2. Machine Translation: early modern and modern history
6. Types of MT systems
6.1. Rules-based machine translation
Machine Translation (MT) systems that are based on rules (rules-based machine translation, RBMT) operate using a set of linguistic rules and dictionaries of source and target languages. Unlike statistical or neural machine translation systems that learn to translate from large amounts of bilingual text data, RBMT relies on a deep understanding of grammatical, syntactic, and semantic rules of the languages involved. Here’s a detailed look at RBMT systems:
Key Characteristics of RBMT:
Linguistic Rules:
RBMT systems are built on a comprehensive set of linguistic rules for each language pair. These rules dictate how words, phrases, and sentences should be transformed from the source language to the target language.
Dictionaries:
They use extensive dictionaries that include not only vocabulary but also information on syntax, word sense, and part of speech.
Syntactic Analysis:
RBMT involves parsing the input text to identify its grammatical structure in the source language and then re-arranging it according to the grammatical rules of the target language.
Semantic Analysis:
These systems attempt to understand the meaning of the source text and then reproduce this meaning in the target language, adhering to its semantic conventions.
Handling of Ambiguity:
RBMT can handle lexical or structural ambiguities to some extent by using rule-based disambiguation.
Advantages of RBMT:
Predictable Outputs:
Because RBMT systems follow predefined rules, their translations are often consistent and predictable.
Linguistic Accuracy:
They can be very accurate for language pairs with closely related grammatical structures and for texts with standardized language.
Control and Editability:
The rules can be fine-tuned by linguists, allowing control over the translation process and the ability to systematically correct errors.
Disadvantages of RBMT:
Resource-Intensive Development:
Developing RBMT systems requires extensive linguistic knowledge, making it resource-intensive both in terms of time and expertise.
Limited Scalability:
They are less scalable to new languages or new domains compared to statistical or neural MT systems.
Rigidity:
RBMT might not handle idiomatic expressions, colloquial language, or context-dependent meanings as effectively as more advanced statistical or neural systems.
Applications:
Controlled Environments: RBMT can be effective in domains where language use is controlled or highly standardized, such as technical documentation.
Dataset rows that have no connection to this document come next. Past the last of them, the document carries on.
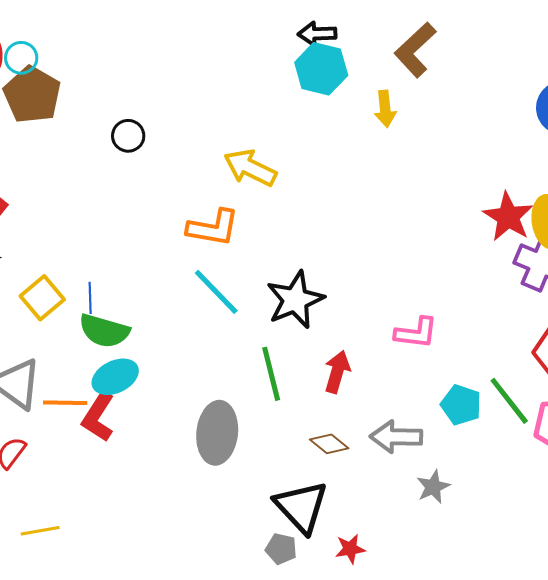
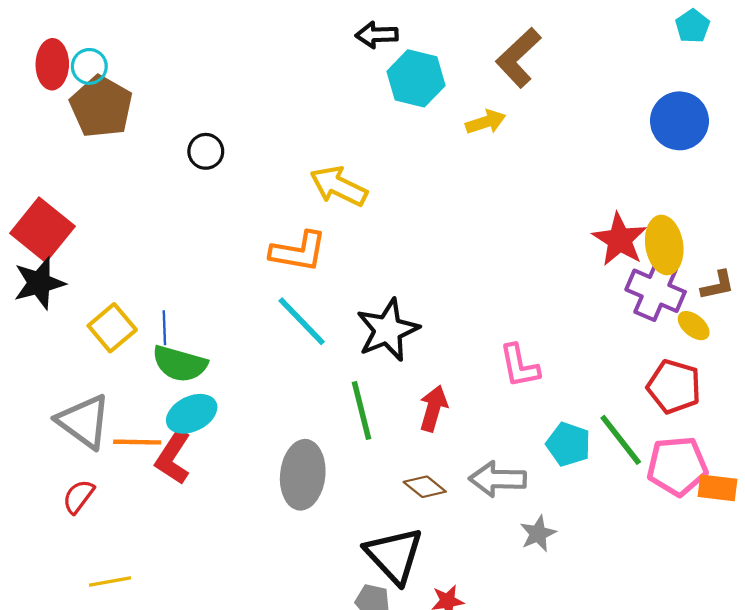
black arrow: (317, 34) -> (377, 35), moved
yellow arrow: (385, 109) -> (486, 122), turned -102
pink L-shape: (416, 333) -> (519, 366), turned 72

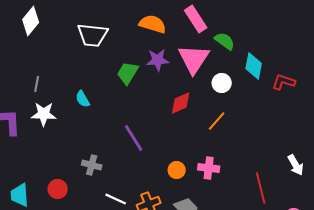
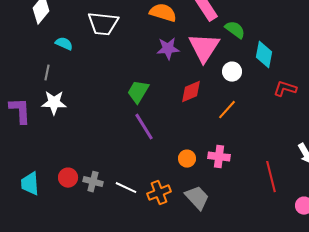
green trapezoid: (128, 73) -> (138, 92), moved
red L-shape: (284, 82) -> (285, 89), moved
cyan semicircle: (83, 99) -> (64, 44), moved, turned 144
gray cross: (92, 165) -> (93, 182), moved

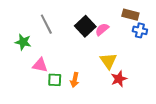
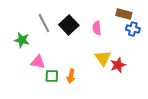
black square: (85, 26) -> (69, 25), moved
pink semicircle: (102, 29) -> (97, 28), turned -56
red star: (119, 79) -> (118, 65), moved

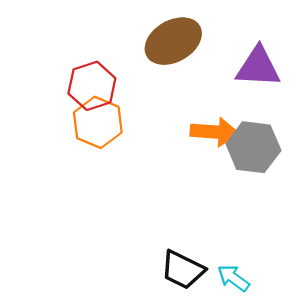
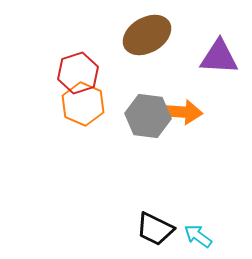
gray hexagon: (253, 147) -> (148, 116), moved

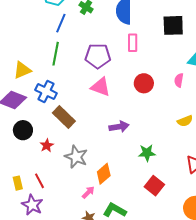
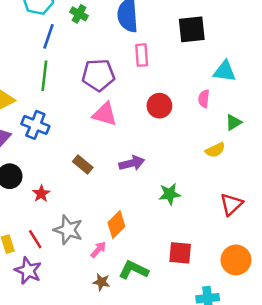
brown rectangle: (64, 117) -> (83, 165), moved, size x0.7
gray star: (76, 157) -> (68, 230), moved
red square: (154, 186) -> (180, 253), moved, turned -30

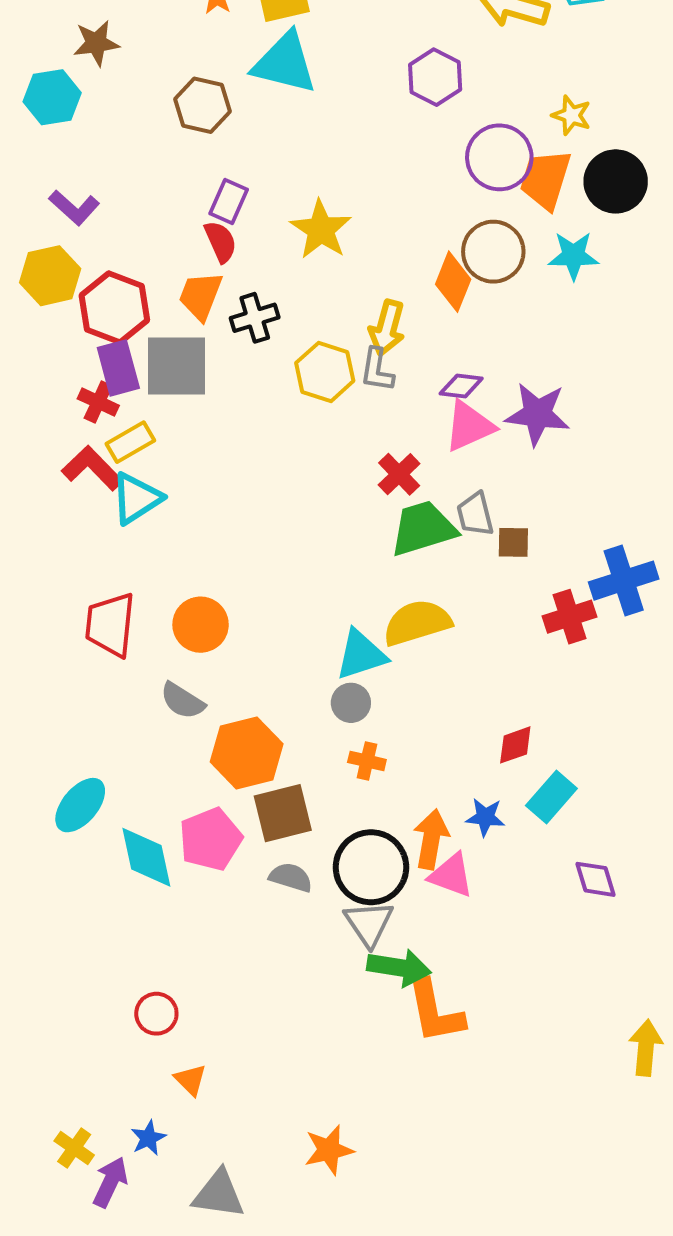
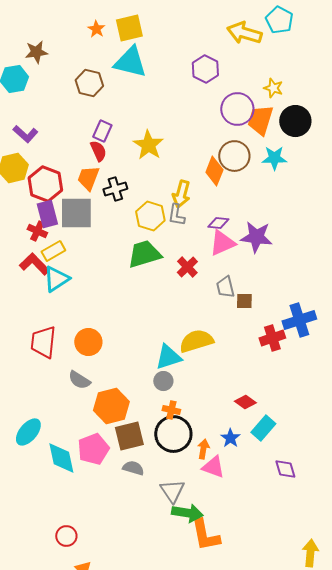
green trapezoid: (423, 528) -> (144, 254), moved
red diamond: (515, 745) -> (245, 402), turned 55
blue star: (485, 817) -> (230, 438), turned 30
orange arrow: (431, 839) -> (203, 449), size x0.7
black circle: (371, 867) -> (173, 434), moved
Language Pairs with Limited Resources: For some language pairs with limited bilingual corpora, RBMT might be a more viable option.
Examples of RBMT Systems:
SYSTRAN: One of the earliest commercial MT systems, which initially used rule-based methods.
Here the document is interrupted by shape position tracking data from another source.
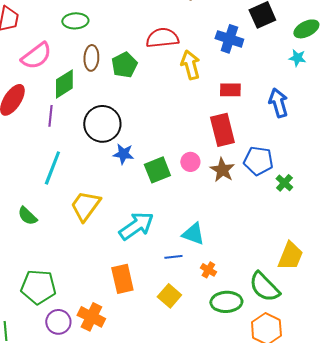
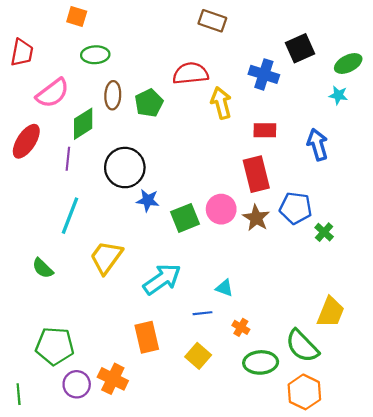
pink circle: (190, 162) -> (221, 209), size x1.4
cyan triangle: (193, 234) -> (224, 288), size x0.7

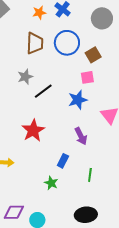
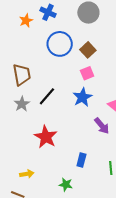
brown trapezoid: (35, 43) -> (22, 75), moved
gray star: (25, 77) -> (22, 104), moved
purple arrow: (81, 136) -> (102, 126), moved
green star: (51, 183) -> (66, 185), moved

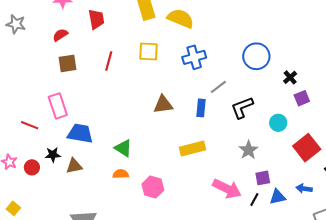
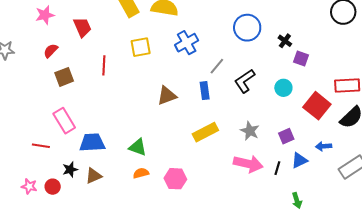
purple square: (302, 98) -> (301, 58), turned -35
gray star: (248, 150) -> (250, 131), moved
purple square: (263, 178) -> (286, 136), moved

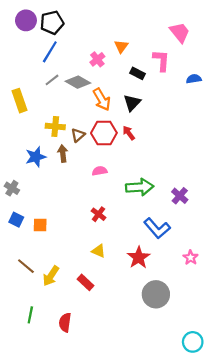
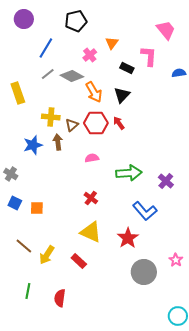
black pentagon: (52, 23) -> (76, 21), moved
yellow triangle: (99, 251) -> (91, 232), size x1.6
pink star: (191, 257) -> (176, 260), moved

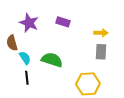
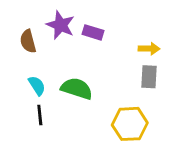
purple star: (29, 23) -> (60, 25), moved
brown semicircle: (12, 43) -> (28, 41), moved

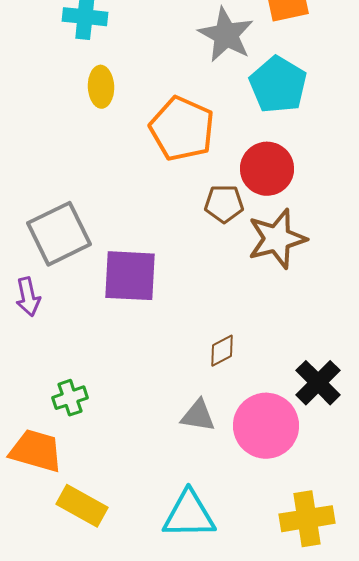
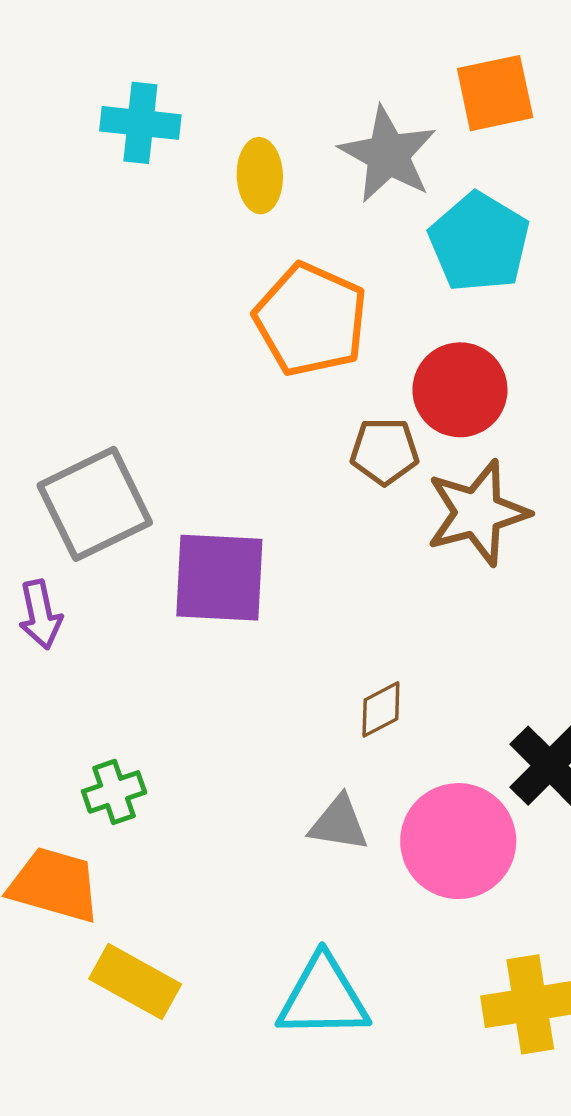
yellow ellipse: (101, 87) -> (260, 176), moved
Apertium: An open-source platform that provides a framework for building RBMT systems for various language pairs.
In the landscape of machine translation, RBMT plays a significant role, especially in scenarios where linguistic predictability and control are paramount. However, with the advent of more advanced statistical and neural MT systems, the use of RBMT has become more specialized and targeted to specific applications.